However, if you are no longer physically at the church and just watching online, the social responsibility no longer exists and you can simply turn off you computer when it gets to the giving portion of the service.
The only way to reverse The Cobra Effect and digital church is for pastors to learn from the British government and Georgia food processing plant. The digital church will always be with us. It is a wonderful resource for the potential visitors, the sick, and shut-ins. However, if a person is going to restaurants, ball games, and Cosco, then they can also go to church. Pastors must challenge people by preaching on the deficiencies of online church and the advantages of in-person worship.
The solution to The Cobra Effect is to gather information at one level, then make decisions at another level. In other words, if you are making decisions at an executive level, you need to first gather information from those at the operations and customer levels affected by those decisions.
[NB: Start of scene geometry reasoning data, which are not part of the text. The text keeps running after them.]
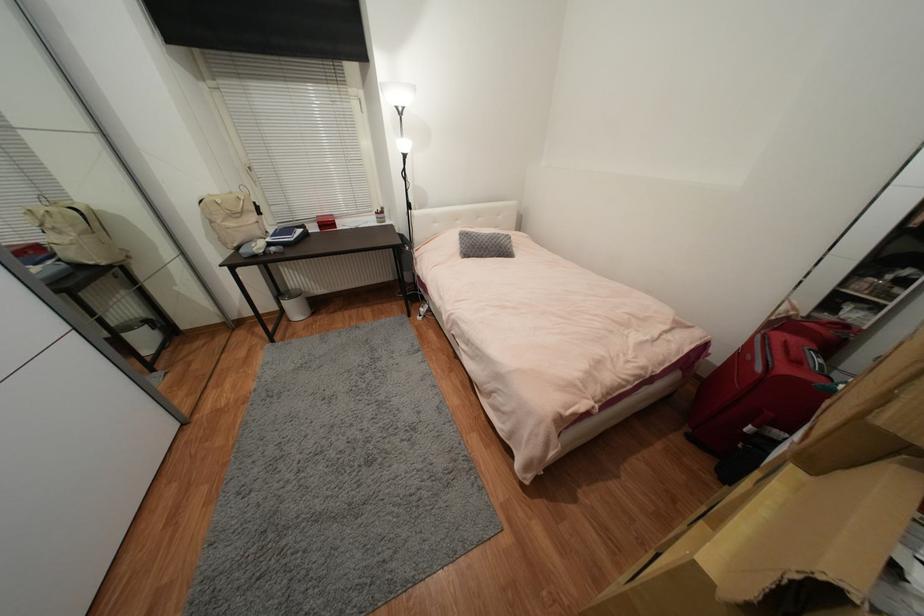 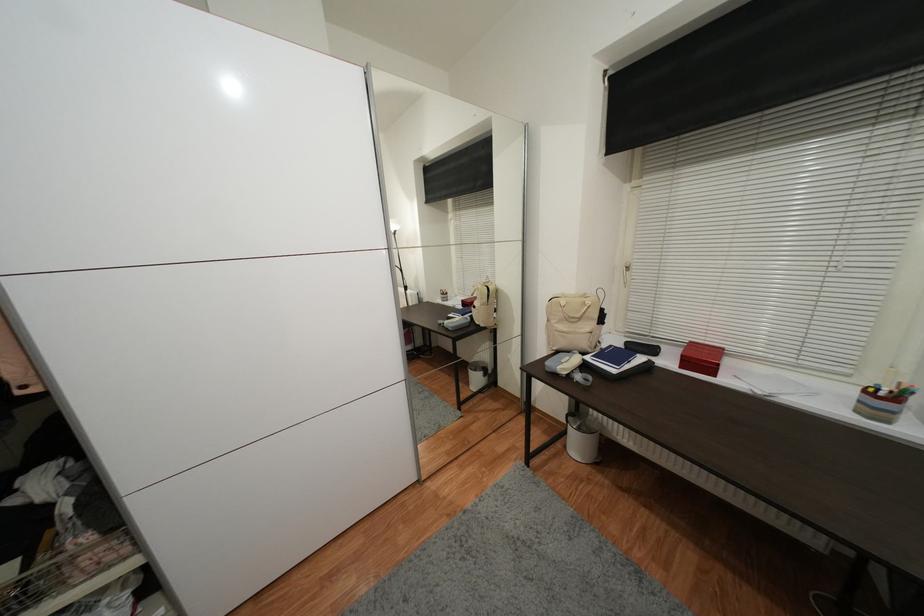 Where in the second image is the point corresponding to point (273, 241) from the first image?

(592, 360) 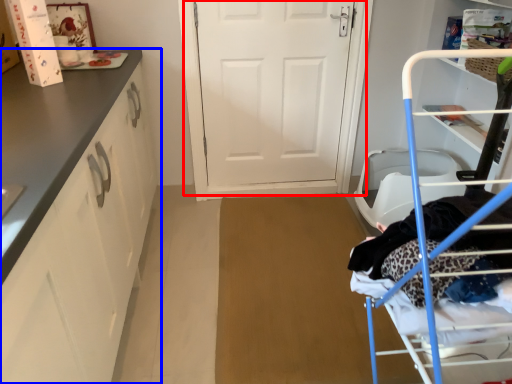 Question: Which of the following is the closest to the observer, door (highlighted by a red box) or cabinetry (highlighted by a blue box)?

Choices:
 (A) door
 (B) cabinetry

Answer: (B) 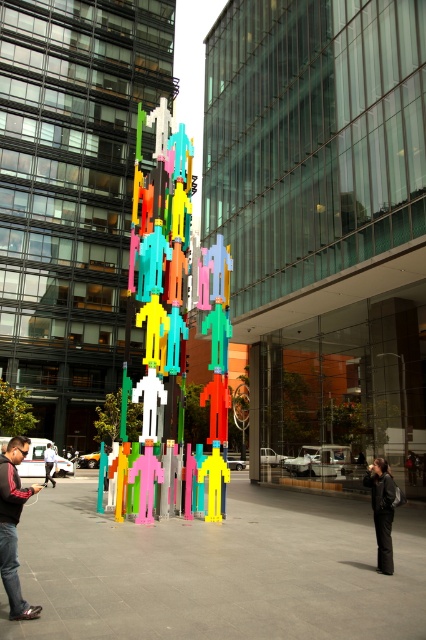 Question: Can you confirm if multicolored plastic figures at center is positioned above black leather jacket at lower left?

Choices:
 (A) yes
 (B) no

Answer: (A)

Question: Considering the relative positions of multicolored plastic figures at center and white plastic figure at center in the image provided, where is multicolored plastic figures at center located with respect to white plastic figure at center?

Choices:
 (A) below
 (B) above

Answer: (B)

Question: Estimate the real-world distances between objects in this image. Which object is closer to the multicolored plastic figures at center?

Choices:
 (A) black matte pants at lower right
 (B) white plastic figure at center
 (C) black leather jacket at lower left

Answer: (A)

Question: Among these objects, which one is farthest from the camera?

Choices:
 (A) black leather jacket at lower left
 (B) white plastic figure at center
 (C) multicolored plastic figures at center
 (D) black matte pants at lower right

Answer: (B)

Question: Which of the following is the closest to the observer?

Choices:
 (A) (157, 154)
 (B) (374, 470)
 (C) (49, 472)

Answer: (B)

Question: Does multicolored plastic figures at center lie in front of black matte pants at lower right?

Choices:
 (A) no
 (B) yes

Answer: (A) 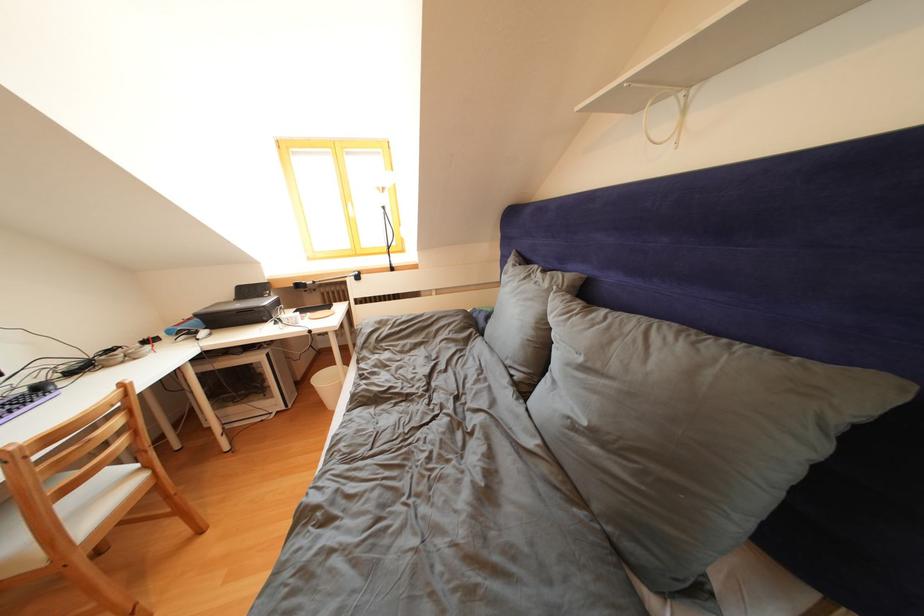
If you are going to make a decision “to make things better for your customers,” you should first ask your customers what their needs are. Gather information at one level, then make decisions at another.
If you want to make an executive decision “for the betterment of your employees,” you should first ask your employees what their needs are. Gather information at one level, then make decisions at another.
The Cobra Effect is about how assumption and presumption results in unintended consequences. Don’t make the same mistake the British government, the Georgia processing plant, and even churches did. Otherwise, you may lose 60% of your customers as well.